Problem statement:
All records below must be written out exactly, with the pictures excluded.

::: Data extract :::

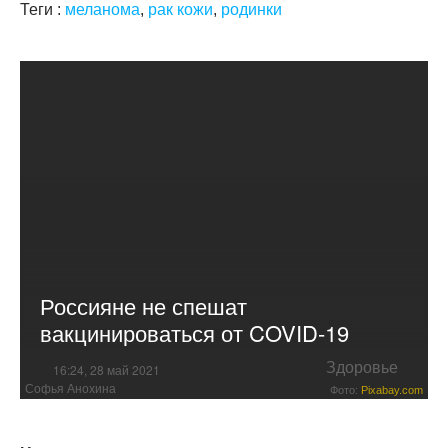
Теги :
меланома
,
рак кожи
,
родинки
Россияне не спешат
вакцинироваться от COVID-19
Здоровье
16:24, 28 май 2021
Софья Анохина
Фото:
Pixabay.com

:::

Finished exercise:
Теги :
меланома
,
рак кожи
,
родинки
Россияне не спешат
вакцинироваться от COVID-19
Здоровье
16:24, 28 май 2021
Софья Анохина
Фото:
Pixabay.com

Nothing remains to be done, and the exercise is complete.